__TASK BRIEF__:
Every entry must be reproduced word for word.

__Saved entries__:

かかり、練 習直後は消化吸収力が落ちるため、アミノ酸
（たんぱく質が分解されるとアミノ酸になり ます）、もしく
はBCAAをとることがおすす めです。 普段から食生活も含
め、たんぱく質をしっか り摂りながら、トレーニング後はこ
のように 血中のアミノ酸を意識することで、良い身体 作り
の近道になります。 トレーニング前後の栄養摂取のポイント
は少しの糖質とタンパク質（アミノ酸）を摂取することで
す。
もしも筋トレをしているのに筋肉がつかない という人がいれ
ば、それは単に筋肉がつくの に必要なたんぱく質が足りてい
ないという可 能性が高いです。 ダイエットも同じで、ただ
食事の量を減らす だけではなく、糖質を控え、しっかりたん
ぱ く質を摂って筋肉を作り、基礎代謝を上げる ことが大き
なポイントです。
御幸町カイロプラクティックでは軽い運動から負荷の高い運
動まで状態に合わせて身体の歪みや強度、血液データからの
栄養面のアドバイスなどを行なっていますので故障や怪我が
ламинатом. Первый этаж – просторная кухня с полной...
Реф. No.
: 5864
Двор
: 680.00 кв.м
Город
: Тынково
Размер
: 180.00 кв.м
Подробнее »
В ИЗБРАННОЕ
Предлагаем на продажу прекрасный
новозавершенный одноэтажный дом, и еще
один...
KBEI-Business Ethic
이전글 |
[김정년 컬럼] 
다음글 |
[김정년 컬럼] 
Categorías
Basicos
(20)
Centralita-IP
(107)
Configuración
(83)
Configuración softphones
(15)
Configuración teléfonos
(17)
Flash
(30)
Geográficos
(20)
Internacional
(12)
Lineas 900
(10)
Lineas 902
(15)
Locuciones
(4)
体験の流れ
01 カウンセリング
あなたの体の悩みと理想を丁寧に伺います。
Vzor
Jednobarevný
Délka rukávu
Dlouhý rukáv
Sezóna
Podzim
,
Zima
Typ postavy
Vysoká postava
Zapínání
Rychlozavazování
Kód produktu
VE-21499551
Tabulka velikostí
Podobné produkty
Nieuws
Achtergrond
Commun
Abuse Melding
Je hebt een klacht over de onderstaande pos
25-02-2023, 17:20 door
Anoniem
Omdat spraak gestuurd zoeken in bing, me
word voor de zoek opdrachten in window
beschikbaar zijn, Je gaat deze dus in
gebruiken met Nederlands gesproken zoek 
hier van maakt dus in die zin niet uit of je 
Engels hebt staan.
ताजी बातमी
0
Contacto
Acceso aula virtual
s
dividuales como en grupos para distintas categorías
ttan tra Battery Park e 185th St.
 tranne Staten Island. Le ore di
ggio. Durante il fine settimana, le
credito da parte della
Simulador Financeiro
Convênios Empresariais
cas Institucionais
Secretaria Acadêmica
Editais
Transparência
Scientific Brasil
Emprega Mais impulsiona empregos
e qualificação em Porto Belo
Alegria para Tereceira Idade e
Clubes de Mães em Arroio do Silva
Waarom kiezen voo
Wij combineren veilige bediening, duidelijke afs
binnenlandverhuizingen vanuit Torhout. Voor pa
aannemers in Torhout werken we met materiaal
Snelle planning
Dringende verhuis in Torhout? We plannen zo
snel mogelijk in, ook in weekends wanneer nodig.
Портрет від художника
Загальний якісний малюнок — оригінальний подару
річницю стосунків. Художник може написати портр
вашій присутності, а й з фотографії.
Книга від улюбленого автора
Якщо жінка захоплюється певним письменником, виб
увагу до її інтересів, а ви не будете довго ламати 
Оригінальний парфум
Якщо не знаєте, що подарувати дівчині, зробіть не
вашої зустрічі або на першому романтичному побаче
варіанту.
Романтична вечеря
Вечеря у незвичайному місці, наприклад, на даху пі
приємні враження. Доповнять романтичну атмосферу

__ANSWER TO THE PROBLEM__:
かかり、練 習直後は消化吸収力が落ちるため、アミノ酸
（たんぱく質が分解されるとアミノ酸になり ます）、もしく
はBCAAをとることがおすす めです。 普段から食生活も含
め、たんぱく質をしっか り摂りながら、トレーニング後はこ
のように 血中のアミノ酸を意識することで、良い身体 作り
の近道になります。 トレーニング前後の栄養摂取のポイント
は少しの糖質とタンパク質（アミノ酸）を摂取することで
す。
もしも筋トレをしているのに筋肉がつかない という人がいれ
ば、それは単に筋肉がつくの に必要なたんぱく質が足りてい
ないという可 能性が高いです。 ダイエットも同じで、ただ
食事の量を減らす だけではなく、糖質を控え、しっかりたん
ぱ く質を摂って筋肉を作り、基礎代謝を上げる ことが大き
なポイントです。
御幸町カイロプラクティックでは軽い運動から負荷の高い運
動まで状態に合わせて身体の歪みや強度、血液データからの
栄養面のアドバイスなどを行なっていますので故障や怪我が
ламинатом. Первый этаж – просторная кухня с полной...
Реф. No.
: 5864
Двор
: 680.00 кв.м
Город
: Тынково
Размер
: 180.00 кв.м
Подробнее »
В ИЗБРАННОЕ
Предлагаем на продажу прекрасный
новозавершенный одноэтажный дом, и еще
один...
KBEI-Business Ethic
이전글 |
[김정년 컬럼] 
다음글 |
[김정년 컬럼] 
Categorías
Basicos
(20)
Centralita-IP
(107)
Configuración
(83)
Configuración softphones
(15)
Configuración teléfonos
(17)
Flash
(30)
Geográficos
(20)
Internacional
(12)
Lineas 900
(10)
Lineas 902
(15)
Locuciones
(4)
体験の流れ
01 カウンセリング
あなたの体の悩みと理想を丁寧に伺います。
Vzor
Jednobarevný
Délka rukávu
Dlouhý rukáv
Sezóna
Podzim
,
Zima
Typ postavy
Vysoká postava
Zapínání
Rychlozavazování
Kód produktu
VE-21499551
Tabulka velikostí
Podobné produkty
Nieuws
Achtergrond
Commun
Abuse Melding
Je hebt een klacht over de onderstaande pos
25-02-2023, 17:20 door
Anoniem
Omdat spraak gestuurd zoeken in bing, me
word voor de zoek opdrachten in window
beschikbaar zijn, Je gaat deze dus in
gebruiken met Nederlands gesproken zoek 
hier van maakt dus in die zin niet uit of je 
Engels hebt staan.
ताजी बातमी
0
Contacto
Acceso aula virtual
s
dividuales como en grupos para distintas categorías
ttan tra Battery Park e 185th St.
 tranne Staten Island. Le ore di
ggio. Durante il fine settimana, le
credito da parte della
Simulador Financeiro
Convênios Empresariais
cas Institucionais
Secretaria Acadêmica
Editais
Transparência
Scientific Brasil
Emprega Mais impulsiona empregos
e qualificação em Porto Belo
Alegria para Tereceira Idade e
Clubes de Mães em Arroio do Silva
Waarom kiezen voo
Wij combineren veilige bediening, duidelijke afs
binnenlandverhuizingen vanuit Torhout. Voor pa
aannemers in Torhout werken we met materiaal
Snelle planning
Dringende verhuis in Torhout? We plannen zo
snel mogelijk in, ook in weekends wanneer nodig.
Портрет від художника
Загальний якісний малюнок — оригінальний подару
річницю стосунків. Художник може написати портр
вашій присутності, а й з фотографії.
Книга від улюбленого автора
Якщо жінка захоплюється певним письменником, виб
увагу до її інтересів, а ви не будете довго ламати 
Оригінальний парфум
Якщо не знаєте, що подарувати дівчині, зробіть не
вашої зустрічі або на першому романтичному побаче
варіанту.
Романтична вечеря
Вечеря у незвичайному місці, наприклад, на даху пі
приємні враження. Доповнять романтичну атмосферу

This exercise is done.